Today’s new home sales report shows the importance of lower rates. Last year, when mortgage rates were approaching 8%, people wondered if homebuilders could still buy down rates to boost sales. The answer is no: new home sales were hit as mortgage rates headed higher last year, which impacted the builders’ survey data as well, which we can see below.

When mortgage rates moved dramatically lower in November of 2023, builder confidence data — which is geared toward smaller builders more than big publicly traded builders — improved, and new home sales started to grow slowly.

This has kept single-family permits from falling and kept construction workers employed to build and finish the backlog of single-family homes in the pipeline.

We obviously can’t say that the apartment marketplace and permits are back to recession lows.

So, for now, homebuilders can still keep construction workers employed in the single-family housing market as they slowly work through the backlog of homes.

From Census: New Home Sales: Sales of new single‐family houses in February 2024 were at a seasonally adjusted annual rate of 662,000, according to estimates released jointly today by the U.S. Census Bureau and the Department of Housing and Urban Development.

As we can see below, new home sales aren’t booming.
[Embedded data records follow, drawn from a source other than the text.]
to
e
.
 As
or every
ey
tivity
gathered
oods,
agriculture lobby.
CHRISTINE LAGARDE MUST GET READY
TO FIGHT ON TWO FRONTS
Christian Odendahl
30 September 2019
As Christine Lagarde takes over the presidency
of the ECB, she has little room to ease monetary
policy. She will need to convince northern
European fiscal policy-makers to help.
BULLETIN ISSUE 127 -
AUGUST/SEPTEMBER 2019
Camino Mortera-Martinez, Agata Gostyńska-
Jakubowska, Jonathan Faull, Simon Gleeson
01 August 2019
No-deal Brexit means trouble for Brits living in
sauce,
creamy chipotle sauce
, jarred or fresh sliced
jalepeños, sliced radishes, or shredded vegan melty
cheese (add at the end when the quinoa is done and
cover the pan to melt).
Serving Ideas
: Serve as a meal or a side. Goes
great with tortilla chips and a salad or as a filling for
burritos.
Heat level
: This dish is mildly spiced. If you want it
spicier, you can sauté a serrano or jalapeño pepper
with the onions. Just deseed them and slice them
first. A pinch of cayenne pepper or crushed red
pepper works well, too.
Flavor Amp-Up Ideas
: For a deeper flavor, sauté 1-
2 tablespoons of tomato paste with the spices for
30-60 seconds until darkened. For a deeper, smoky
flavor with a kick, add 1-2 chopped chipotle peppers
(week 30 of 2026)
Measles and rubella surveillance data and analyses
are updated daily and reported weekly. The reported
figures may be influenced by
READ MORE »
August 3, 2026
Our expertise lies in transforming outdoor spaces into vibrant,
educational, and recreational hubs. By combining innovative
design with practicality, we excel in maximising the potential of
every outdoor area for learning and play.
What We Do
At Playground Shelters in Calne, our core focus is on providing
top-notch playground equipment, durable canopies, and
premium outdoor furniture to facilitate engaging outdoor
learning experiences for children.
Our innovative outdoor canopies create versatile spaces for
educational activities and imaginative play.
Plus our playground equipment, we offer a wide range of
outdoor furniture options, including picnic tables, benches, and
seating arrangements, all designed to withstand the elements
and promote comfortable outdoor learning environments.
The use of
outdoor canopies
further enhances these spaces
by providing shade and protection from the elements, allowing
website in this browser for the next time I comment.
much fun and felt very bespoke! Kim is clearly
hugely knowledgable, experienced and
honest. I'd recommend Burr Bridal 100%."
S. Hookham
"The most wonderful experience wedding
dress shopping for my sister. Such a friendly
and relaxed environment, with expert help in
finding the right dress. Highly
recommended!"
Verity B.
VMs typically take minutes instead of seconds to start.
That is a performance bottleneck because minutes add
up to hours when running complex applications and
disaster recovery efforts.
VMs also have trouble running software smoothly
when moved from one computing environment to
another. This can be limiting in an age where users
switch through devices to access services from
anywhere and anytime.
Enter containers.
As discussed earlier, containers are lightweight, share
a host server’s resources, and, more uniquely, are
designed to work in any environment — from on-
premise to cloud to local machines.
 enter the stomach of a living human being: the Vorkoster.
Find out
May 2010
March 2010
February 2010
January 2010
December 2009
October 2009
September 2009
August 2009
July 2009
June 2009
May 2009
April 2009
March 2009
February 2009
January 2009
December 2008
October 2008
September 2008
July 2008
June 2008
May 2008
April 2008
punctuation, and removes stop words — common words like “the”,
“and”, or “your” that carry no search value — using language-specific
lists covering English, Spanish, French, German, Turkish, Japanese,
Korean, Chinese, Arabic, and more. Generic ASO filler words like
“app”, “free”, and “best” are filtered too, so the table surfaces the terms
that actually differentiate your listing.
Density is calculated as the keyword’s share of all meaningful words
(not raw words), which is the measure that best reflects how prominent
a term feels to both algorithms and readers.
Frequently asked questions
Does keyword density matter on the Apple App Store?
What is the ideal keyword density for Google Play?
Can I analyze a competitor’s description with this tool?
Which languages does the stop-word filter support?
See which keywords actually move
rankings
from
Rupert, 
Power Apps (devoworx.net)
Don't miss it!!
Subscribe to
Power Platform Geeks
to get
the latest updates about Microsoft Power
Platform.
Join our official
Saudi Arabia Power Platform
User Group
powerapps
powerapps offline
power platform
We are still at the level seen in the 1990s, so no record-breaking demand is happening here like we saw in the run-up to 2005, which took new home sales up to 1.4 million. However, slow and steady wins the race.

For sale inventory and months’ supply: The seasonally‐adjusted estimate of new houses for sale at the end of February was 463,000. This represents a supply of 8.4 months at the current sales rate.

Here’s my model for understanding the builders:

When supply is 4.3 months and below, this is an excellent market for builders.

When supply is 4.4-6.4 months, this is just an OK market for builders. They will build as long as new home sales are growing.

When supply is over 6.5 months, the builders will pause construction. 

This housing cycle is unique due to the historic backlog of homes the builders still have, so they will be mindful to ensure they can sell those homes once they’re completed units. If the original contract buyer can’t buy now, they must ensure they can sell that new home to a new buyer. As you can imagine with 8.4 months of supply, don’t expect the builders to be building single-family homes in a big fashion. They will go nice and slow because they’re not the March of Dimes; they’re here to make money. 

One of the things I like to do is break down the monthly supply data into subcategories. People sometimes believe that the monthly supply of new homes means live, completed homes ready to buy, but that isn’t the case. In this report:

1.5 months of the supply are homes completed and ready for sale — about 85,000 homes.

4.9 months of the supply are homes that are still under construction — about 272,000 homes

1.9 months of the supply are homes that haven’t been started yet — about 106,000 homes

As shown below, we only have 85,000 completed homes ready for sale.

This report had some minor positive revisions to the previous month, so to keep things simple, as long as mortgage rates don’t head toward 8%, new home sales have the backdrop to grow sales if rates are in the 6% range because they can buy down rates to a sub-6% level to move homes. It gets much more expensive for them to do this at 8%.